I. Acute complications of diabetes such as diabetic ketoacidosis, diabetic non-ketotic hyperosmolar syndrome, lactic acidosis, diabetic hypoglycemia, etc. If there is a confirmed or suspected appeal, emergency treatment should be done and referral should be made as soon as possible.
After referral, the patient’s condition should be stabilized by rehydration, electrolyte supplementation, acid correction, etc. After that, insulin should be used to control blood glucose, improve relevant auxiliary examinations, understand the complications, and develop individualized treatment plans for referral back to the community.
II. Chronic complications of diabetes
1. Eye.
a Sudden vision loss after referral to give assessment of the condition, insulin to control blood glucose, and ask ophthalmology to assist in consultation and treatment, blood glucose stabilization, ophthalmology treatment after referral back to the community.
b gradual blurring of vision or loss of vision, referred to the same a
cNo blurred vision or vision loss but fundus examination reveals abnormalities, community intensive control of blood glucose examination reveals abnormalities. (Referral for insulin therapy is possible if requested by the patient)
2. Kidney.
aPatients with bilateral lower extremity edema and stage IV-V diabetic nephropathy on laboratory examination, referred to insulin therapy to reduce urine protein, lower blood creatinine urea nitrogen, balance blood glucose and blood pressure, and then referred back to the community after the condition is stabilized.
b Patients without bilateral lower limb edema and stage III-IV diabetic nephropathy with laboratory tests were referred and given insulin or Repaglinide to control blood glucose or ARB drugs to reduce proteinuria and protect the kidney according to the patient’s specific condition.
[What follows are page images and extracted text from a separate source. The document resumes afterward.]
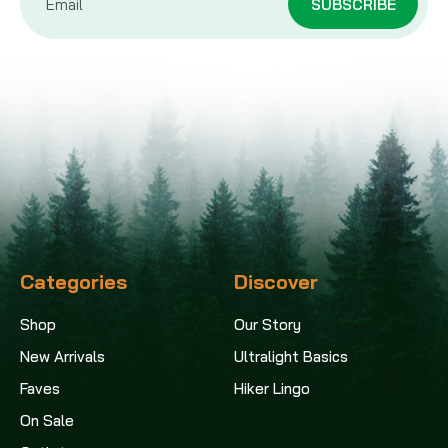
Address
Categories
Discover
Shop
Our Story
New Arrivals
Ultralight Basics
Faves
Hiker Lingo
On Sale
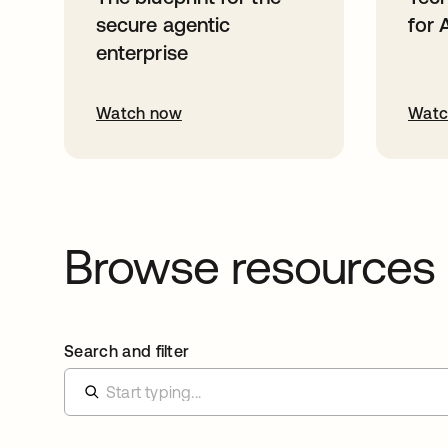
secure agentic
for 
enterprise
Watch now
Watc
Browse resources
Search and filter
If the patient does not agree to be hospitalized, our experts will consult and develop an individualized treatment plan for treatment and regular checkups in the community.
3. Macrovascular.
a Sudden cardiovascular and cerebrovascular events and lower limb pain sensory abnormalities and intermittent claudication, extremity gangrene, immediate referral to give insulin to control blood glucose and request consultation with specialists in cardiology and neurology, after the condition is stabilized and individualized treatment plan is formulated, refer back to the community.
b ECG shows myocardial ischemia, ultrasound shows plaque formation, the patient has no obvious discomfort, individualized treatment can be formulated, community follow-up (referral is possible if the patient requests).
4.Neuropathy.
a clinical neuropathy, after referral, give nutritional nerve, insulin to control blood sugar, and refer back to community follow-up after the condition is stable.
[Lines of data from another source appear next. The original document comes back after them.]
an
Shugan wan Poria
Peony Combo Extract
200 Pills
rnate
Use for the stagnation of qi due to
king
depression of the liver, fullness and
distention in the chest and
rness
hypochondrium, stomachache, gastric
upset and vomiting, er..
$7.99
b subclinical neuropathy, no obvious clinical symptoms, only abnormalities found in neurophysiological examination, community hospital inpatient or outpatient insulin treatment (patient request can be referred).
C. Diabetes mellitus requiring surgical treatment should be referred to our department for diabetes mellitus-related evaluation and insulin control after stable blood glucose, and then transferred to surgery, and after surgery should be transferred to our department for active blood glucose control and stable blood glucose treatment to the community.
Pregnant and lactating women should be referred to our department for individualized plan, diet, exercise and insulin to strengthen blood sugar control, strengthen diabetes management, improve the examination of all complications, refer back to the community for follow-up after blood sugar stabilization, refer to our department before and after delivery, pay attention to blood sugar and insulin related level.
V. Adverse reactions that cannot be explained or handled after taking oral hypoglycemic drugs.
Diabetes mellitus combined with hypertension: 1 Poor blood pressure control after using antihypertensive medication, exclude secondary hypertension after referral, adjust medication to actively control blood pressure. 2 Hypertensive crisis, first emergency treatment before referral, give active control after referral, and clarify the cause.
Seven, oral hypoglycemic drugs or insulin application poor blood sugar control: 1 unexplained recent increase in blood sugar, after referral to exclude infection stress and other factors that induce blood sugar increase, and actively control blood sugar. 2 a variety of oral hypoglycemic drugs are ineffective, after referral to insulin control blood sugar, blood sugar stabilization and then referred back to the community for follow-up.